Even if a defile occupied by the enemy has been captured by fire action it is advisable, before the main body crosses it, to secure a few strong points in the foreground, in order to secure the passage against counter-attack by the enemy's reserve.
Such necessary care in the preliminaries of an action, however, must in nowise lead commanders to allow themselves to be forced to adopt a defensive attitude or to abstain from decisive attack. That is not the intention. Such measures are only taken to clear up the situation, which cannot generally be done in war without fighting, and to diminish the risks of any further action which may ensue. If the enemy has so far shown himself that an appreciation can to some extent be arrived at as to its strength, if he has brought artillery into position, if perhaps he has attacked our advanced guard, or by the action of the latter has been forced to throw more men into the fight, if, in short, it can be determined that an attack has prospect of success, then the decisive offensive must be undertaken with all the force hitherto kept back. Detachments, also, which have been dismounted can then, according to circumstances, be withdrawn from the fire fight and otherwise used. The attack, especially when mounted, will usually be delivered with greatest advantage from the flank, and must, as a rule, reach well out in order to escape as far as possible the artillery and machine-gun fire of the enemy. Whether it be undertaken mounted or dismounted will depend upon the attitude of the enemy and the attendant circumstances. In either case it will be advisable to husband a reserve as long as possible to meet the vicissitudes of the fight, or to be used for a bold stroke, when it is seen where a decision may be arrived at.
If dismounted action must be undertaken, the principles which govern the infantry attack hold good. The fire of the artillery and, where possible, the machine-guns must naturally be utilised for the support of the attacking troops. The dispositions for the action should, however, never depend upon the possibility of finding a good artillery position. The artillery must suit itself to the circumstances, and come into action wherever it can best co-operate in carrying out the commander's intentions. It can often be profitably employed in the protection of an exposed flank. It will be of advantage to shelter it behind some obstacle in order to save the necessity of finding a detachment for its security. Machine-guns may sometimes be advantageously used for the protection of the artillery. It is at the same time advisable that a specially detailed cavalry escort should be dismounted for this object.

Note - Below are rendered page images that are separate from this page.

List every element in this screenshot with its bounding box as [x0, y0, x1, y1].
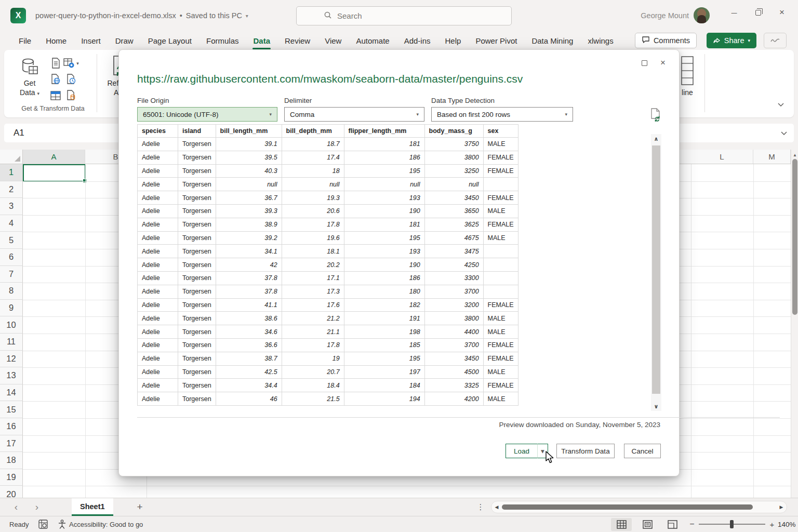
sheet-tab-sheet1[interactable]: Sheet1 — [72, 498, 113, 516]
preview-col-flipper_length_mm[interactable]: flipper_length_mm — [344, 125, 424, 138]
row-header-18[interactable]: 18 — [0, 452, 23, 469]
row-header-6[interactable]: 6 — [0, 249, 23, 266]
row-header-10[interactable]: 10 — [0, 316, 23, 334]
horizontal-scroll-thumb[interactable] — [502, 504, 753, 510]
scroll-left-icon[interactable]: ◀ — [491, 501, 502, 513]
view-page-layout-button[interactable] — [637, 518, 658, 531]
row-header-19[interactable]: 19 — [0, 469, 23, 486]
view-normal-button[interactable] — [611, 518, 632, 531]
from-text-csv-icon[interactable] — [48, 55, 63, 71]
ribbon-tab-power-pivot[interactable]: Power Pivot — [468, 33, 524, 48]
refresh-preview-icon[interactable] — [650, 108, 661, 124]
new-sheet-button[interactable]: + — [132, 498, 147, 516]
dialog-maximize-button[interactable] — [635, 56, 653, 70]
ribbon-collapse-chevron-icon[interactable] — [772, 98, 790, 111]
inking-button[interactable] — [764, 33, 787, 48]
preview-col-island[interactable]: island — [178, 125, 216, 138]
dialog-close-button[interactable]: × — [654, 56, 672, 70]
zoom-slider-thumb[interactable] — [730, 520, 734, 528]
saved-status[interactable]: Saved to this PC — [186, 11, 242, 20]
preview-col-species[interactable]: species — [138, 125, 178, 138]
comments-button[interactable]: Comments — [635, 33, 697, 48]
row-header-11[interactable]: 11 — [0, 334, 23, 351]
file-origin-select[interactable]: 65001: Unicode (UTF-8) ▾ — [137, 107, 277, 122]
sheet-nav-next-icon[interactable]: › — [29, 498, 45, 516]
vertical-scrollbar[interactable]: ▲ — [791, 150, 798, 498]
sheetbar-kebab-icon[interactable]: ⋮ — [475, 498, 486, 516]
preview-col-body_mass_g[interactable]: body_mass_g — [424, 125, 483, 138]
select-all-corner[interactable] — [0, 150, 23, 164]
delimiter-select[interactable]: Comma ▾ — [284, 107, 424, 122]
row-header-4[interactable]: 4 — [0, 215, 23, 232]
ribbon-tab-draw[interactable]: Draw — [108, 33, 141, 48]
row-header-7[interactable]: 7 — [0, 266, 23, 283]
ribbon-tab-review[interactable]: Review — [277, 33, 317, 48]
dialog-scroll-down-icon[interactable]: ∨ — [651, 402, 661, 411]
macro-record-icon[interactable] — [38, 520, 48, 530]
ribbon-tab-home[interactable]: Home — [38, 33, 74, 48]
accessibility-status[interactable]: Accessibility: Good to go — [58, 516, 143, 532]
row-header-8[interactable]: 8 — [0, 283, 23, 300]
scroll-up-icon[interactable]: ▲ — [791, 151, 798, 159]
ribbon-tab-add-ins[interactable]: Add-ins — [397, 33, 438, 48]
column-header-A[interactable]: A — [23, 150, 85, 164]
preview-col-bill_length_mm[interactable]: bill_length_mm — [216, 125, 282, 138]
active-cell-a1[interactable] — [23, 164, 86, 182]
vertical-scroll-thumb[interactable] — [792, 159, 797, 315]
row-header-17[interactable]: 17 — [0, 435, 23, 453]
ribbon-tab-xlwings[interactable]: xlwings — [580, 33, 620, 48]
zoom-percentage[interactable]: 140% — [778, 516, 796, 532]
share-button[interactable]: Share ▾ — [707, 33, 756, 48]
row-header-14[interactable]: 14 — [0, 384, 23, 402]
close-button[interactable]: × — [770, 0, 794, 25]
cancel-button[interactable]: Cancel — [624, 444, 661, 458]
ribbon-tab-data[interactable]: Data — [246, 33, 277, 48]
row-header-12[interactable]: 12 — [0, 351, 23, 368]
restore-button[interactable] — [746, 0, 770, 25]
transform-data-button[interactable]: Transform Data — [556, 444, 615, 458]
from-web-icon[interactable] — [48, 71, 63, 87]
row-header-15[interactable]: 15 — [0, 401, 23, 418]
sheet-nav-prev-icon[interactable]: ‹ — [8, 498, 24, 516]
user-name[interactable]: George Mount — [641, 0, 689, 31]
get-data-button[interactable]: Get Data ▾ — [14, 54, 46, 104]
dialog-scroll-up-icon[interactable]: ∧ — [651, 134, 661, 143]
preview-col-sex[interactable]: sex — [483, 125, 518, 138]
row-header-3[interactable]: 3 — [0, 198, 23, 215]
view-page-break-button[interactable] — [662, 518, 683, 531]
preview-cell — [483, 245, 518, 258]
minimize-button[interactable]: ─ — [722, 0, 746, 25]
ribbon-tab-page-layout[interactable]: Page Layout — [141, 33, 199, 48]
load-button[interactable]: Load — [506, 444, 538, 458]
ribbon-tab-formulas[interactable]: Formulas — [199, 33, 246, 48]
dialog-scroll-thumb[interactable] — [652, 145, 660, 394]
avatar[interactable] — [694, 7, 710, 23]
name-box[interactable]: A1 — [4, 124, 129, 142]
row-header-13[interactable]: 13 — [0, 367, 23, 384]
row-header-1[interactable]: 1 — [0, 164, 23, 181]
horizontal-scrollbar[interactable]: ◀ ▶ — [491, 501, 787, 513]
data-type-detection-select[interactable]: Based on first 200 rows ▾ — [431, 107, 573, 122]
row-header-9[interactable]: 9 — [0, 300, 23, 317]
ribbon-tab-automate[interactable]: Automate — [349, 33, 396, 48]
recent-sources-icon[interactable] — [63, 71, 79, 87]
from-table-range-icon[interactable] — [48, 87, 63, 103]
ribbon-tab-view[interactable]: View — [317, 33, 349, 48]
ribbon-tab-file[interactable]: File — [11, 33, 38, 48]
preview-col-bill_depth_mm[interactable]: bill_depth_mm — [282, 125, 344, 138]
scroll-right-icon[interactable]: ▶ — [776, 501, 787, 513]
row-header-16[interactable]: 16 — [0, 418, 23, 435]
from-picture-icon[interactable]: ▾ — [63, 55, 79, 71]
ribbon-tab-help[interactable]: Help — [438, 33, 469, 48]
row-header-2[interactable]: 2 — [0, 181, 23, 198]
ribbon-tab-data-mining[interactable]: Data Mining — [524, 33, 580, 48]
search-input[interactable]: Search — [296, 6, 512, 25]
ribbon-tab-insert[interactable]: Insert — [74, 33, 108, 48]
row-header-5[interactable]: 5 — [0, 232, 23, 249]
preview-cell: MALE — [483, 325, 518, 339]
saved-status-caret-icon[interactable]: ▾ — [246, 13, 248, 19]
zoom-out-button[interactable]: − — [687, 516, 697, 532]
existing-connections-icon[interactable] — [63, 87, 79, 103]
zoom-in-button[interactable]: + — [767, 516, 777, 532]
dialog-vertical-scrollbar[interactable]: ∧ ∨ — [651, 134, 661, 411]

A concentration of the batteries facilitates fire command and measures for protection. A dispersion by groups allows a better effect against the hostile artillery and usually affords a more extensive field of fire. Machine-guns, which must generally look for positions as far to the front as possible, or, if they are protected, to a flank, will usually be best concentrated in a single fire position. They may, however, be disposed by sections when occasion demands. This principle holds good also for the artillery. Hard-and-fast rules must be avoided if the many and varied demands of a cavalry fight are to be met. The line of fire, however, of artillery and machine-guns should never be allowed to limit the movements of our own cavalry.